*** The data ***

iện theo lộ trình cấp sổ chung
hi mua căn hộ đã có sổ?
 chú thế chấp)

*** End of The data ***
*** The data ***

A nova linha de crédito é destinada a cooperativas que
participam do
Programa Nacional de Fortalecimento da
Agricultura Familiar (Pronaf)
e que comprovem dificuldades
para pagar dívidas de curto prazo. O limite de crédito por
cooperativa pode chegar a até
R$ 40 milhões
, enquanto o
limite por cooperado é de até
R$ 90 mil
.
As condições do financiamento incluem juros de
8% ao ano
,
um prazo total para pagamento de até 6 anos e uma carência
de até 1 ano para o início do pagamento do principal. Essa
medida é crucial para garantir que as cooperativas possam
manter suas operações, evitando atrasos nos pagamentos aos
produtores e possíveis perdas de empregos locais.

*** End of The data ***

◆ **Work item**: Wherever a line in the data above holds the word "crédito", copy that line.

◆ **The completed task**:
A nova linha de crédito é destinada a cooperativas que
para pagar dívidas de curto prazo. O limite de crédito por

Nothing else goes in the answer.